Il pleut sur Manihi, une ondée
torrentielle, épaisse et chaude. Le vent joue avec les nuages, sous les yeux
dépités des touristes venus d’Italie, de Hollande, de Californie admirer les
fonds marins. Pour passer le temps lascif, Georges, informaticien à Santa
Barbara, me montre des clichés de poissons perroquets, poissons lune et requins
à ponte noire tandis que sa mère m’explique l’importance de l’élevage d’oursins
en Basse-Californie…pour la marché japonais naturellement ! Sur l’unique
route de l’atoll, les tupa (crabes des cocotiers) courent de travers, véloces
et décidés après l’humidité sacrée. Les habitants de Manihi récupèrent l’eau
céleste dans d’immenses cuves de plastique sombre. Si la perle noire abonde de
beauté dans le lagon, l’eau douce demeure aussi précieuse. Cette pensée effrite
toute velléité égoïste.

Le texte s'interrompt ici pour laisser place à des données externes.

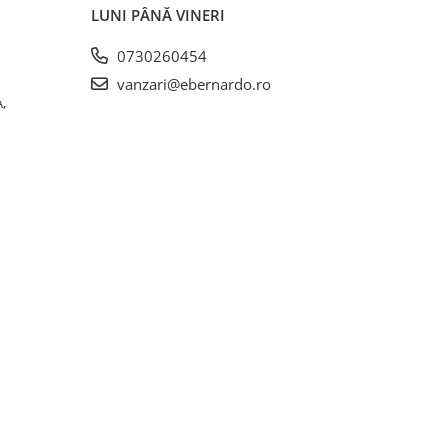
LUNI PÂNĂ VINERI
0730260454
vanzari@ebernardo.ro
,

Le soleil, de toutes façons, reviendra avec la marée.
Lundi, les
enfants de Manihi retrouveront le chemin de l’école tandis que les plus âgés
iront au collège à Rangiroa ou à Tahiti...Je songe à ces générations d’enfants
qui doivent quitter leurs parents pour continuer leur scolarité…moi aussi j’ai
fait ce chemin avant eux. Le pensionnat loin de ma famille au Lycée Notre-Dame
des Oiseaux. Ensuite, des études que mes parents ne croyaient pas possibles
près d’eux. Bien sûr, à l’époque, ils avaient raison. Mais la scolarité ne peut
pas compenser le déracinement. Pourquoi, des enfants doivent ils à leur tour
effectuer ce chemin pénible, pavé de solitude et de sacrifices ? A l’heure
de l’Internet et du travail à distance, je frémis de désir
révolutionnaire !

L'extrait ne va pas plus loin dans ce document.